A slightly more verbose way of getting them would be to first obtain the individual tables, and then query those individual tables for their keys like so:

auto config = cpptoml::parse_file("config.toml");

auto first = config->get_table("first-table");
auto key1 = first->get_as<double>("key1");
auto key2 = first->get_as<int>("key2");

auto inner = first->get_table("inner");
auto key3 = inner->get_as<std::string>("key3");

The function get_table_qualified also exists, so obtaining the inner table could be written as

auto inner2 = config->get_table_qualified("first-table.inner");

Arrays of Values

Suppose you had a configuration file like the following:

arr = [1, 2, 3, 4, 5]
mixed-arr = [[1, 2, 3, 4, 5], ["hello", "world"], [0.1, 1.1, 2.1]]

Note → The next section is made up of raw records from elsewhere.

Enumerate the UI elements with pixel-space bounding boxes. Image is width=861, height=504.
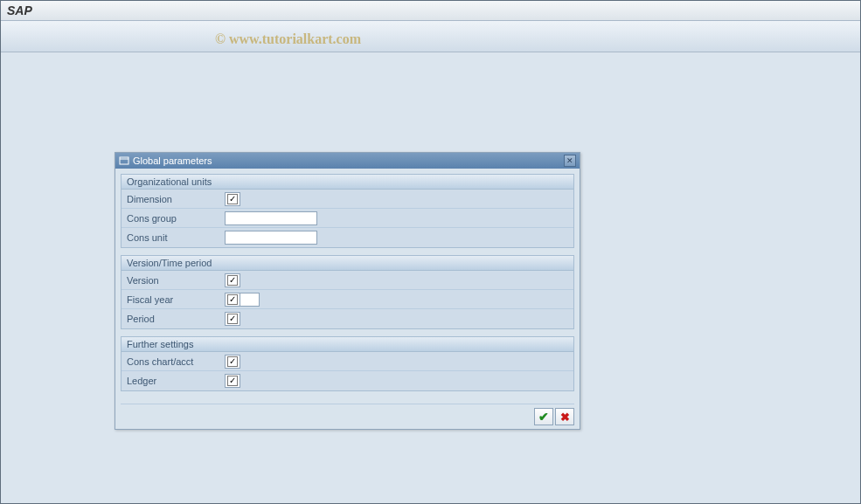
version-checkbox[interactable]: ✓ bbox=[225, 273, 240, 287]
label-version: Version bbox=[122, 275, 225, 286]
ribbon-bar bbox=[0, 21, 861, 52]
label-period: Period bbox=[122, 314, 225, 324]
check-icon: ✓ bbox=[227, 294, 238, 305]
dialog-title-bar: Global parameters ✕ bbox=[115, 153, 580, 169]
app-title: SAP bbox=[7, 3, 32, 17]
fiscal-year-checkbox[interactable]: ✓ bbox=[225, 293, 240, 307]
label-cons-chart: Cons chart/acct bbox=[122, 356, 225, 367]
group-organizational-units: Organizational units Dimension ✓ Cons gr… bbox=[121, 174, 574, 248]
top-bar: SAP bbox=[0, 0, 861, 21]
check-icon: ✓ bbox=[227, 275, 238, 286]
group-header-version: Version/Time period bbox=[122, 256, 573, 271]
close-button[interactable]: ✕ bbox=[564, 155, 576, 167]
close-icon: ✕ bbox=[566, 156, 573, 165]
row-dimension: Dimension ✓ bbox=[122, 190, 573, 209]
row-cons-group: Cons group bbox=[122, 209, 573, 228]
dimension-checkbox[interactable]: ✓ bbox=[225, 192, 240, 206]
group-version-time: Version/Time period Version ✓ Fiscal yea… bbox=[121, 255, 574, 329]
label-ledger: Ledger bbox=[122, 376, 225, 386]
ledger-checkbox[interactable]: ✓ bbox=[225, 374, 240, 388]
check-icon: ✓ bbox=[227, 314, 238, 324]
dialog-footer: ✔ ✖ bbox=[115, 406, 580, 429]
row-version: Version ✓ bbox=[122, 271, 573, 290]
row-period: Period ✓ bbox=[122, 309, 573, 328]
period-checkbox[interactable]: ✓ bbox=[225, 312, 240, 326]
global-parameters-dialog: Global parameters ✕ Organizational units… bbox=[115, 152, 580, 430]
row-fiscal-year: Fiscal year ✓ bbox=[122, 290, 573, 309]
check-icon: ✓ bbox=[227, 356, 238, 367]
row-ledger: Ledger ✓ bbox=[122, 371, 573, 390]
cons-group-input[interactable] bbox=[225, 211, 317, 225]
label-fiscal-year: Fiscal year bbox=[122, 294, 225, 305]
label-cons-unit: Cons unit bbox=[122, 232, 225, 243]
label-cons-group: Cons group bbox=[122, 213, 225, 224]
cons-chart-checkbox[interactable]: ✓ bbox=[225, 355, 240, 369]
svg-rect-0 bbox=[120, 157, 128, 164]
cancel-button[interactable]: ✖ bbox=[555, 408, 574, 425]
row-cons-chart: Cons chart/acct ✓ bbox=[122, 352, 573, 371]
check-icon: ✔ bbox=[538, 410, 549, 424]
group-further-settings: Further settings Cons chart/acct ✓ Ledge… bbox=[121, 336, 574, 391]
dialog-body: Organizational units Dimension ✓ Cons gr… bbox=[115, 169, 580, 404]
group-header-further: Further settings bbox=[122, 337, 573, 352]
check-icon: ✓ bbox=[227, 376, 238, 386]
ok-button[interactable]: ✔ bbox=[534, 408, 553, 425]
group-header-org: Organizational units bbox=[122, 175, 573, 190]
dialog-title: Global parameters bbox=[133, 155, 564, 166]
fiscal-year-extra-field[interactable] bbox=[240, 293, 260, 307]
row-cons-unit: Cons unit bbox=[122, 228, 573, 247]
label-dimension: Dimension bbox=[122, 194, 225, 204]
dialog-icon bbox=[119, 155, 129, 166]
check-icon: ✓ bbox=[227, 194, 238, 204]
cancel-icon: ✖ bbox=[560, 411, 570, 424]
cons-unit-input[interactable] bbox=[225, 231, 317, 245]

To obtain an array of values, you can do the following:

auto config = cpptoml::parse_file("config.toml");

auto vals = config->get_array("arr")->array_of<int64_t>();

for (const auto& val : vals)
{
    // *val is a cpptoml::value<T>
    // val may be null if the key "arr" didn't contain integers
}

For nested arrays, it looks like the following:

auto nested = config->get_array("mixed-arr")->nested_array();

auto ints = nested[0]->array_of<int64_t>();
auto strings = nested[1]->array_of<std::string>();
auto doubles = nested[2]->array_of<double>();

There is also a get_array_qualified for simplifying arrays located inside nested tables.

Arrays of Tables

Suppose you had a configuration file like the following:

[[table-array]]
key1 = "hello"

[[table-array]]
key1 = "can you hear me"

Arrays of tables are represented as a separate type in cpptoml. They can be obtained like so:

auto config = cpptoml::parse_file("config.toml");

auto tarr = config->get_table_array("table-array");

for (const auto& table : *tarr)
{
    // *table is a cpptoml::table
    auto key1 = table->get_as<std::string>("key1");
}

More Examples

You can look at the files files parse.cpp, parse_stdin.cpp, and build_toml.cpp in the root directory for some more examples.

parse_stdin.cpp shows how to use the visitor pattern to traverse an entire cpptoml::table for serialization.

build_toml.cpp shows how to construct a TOML representation in-memory and then serialize it to a stream.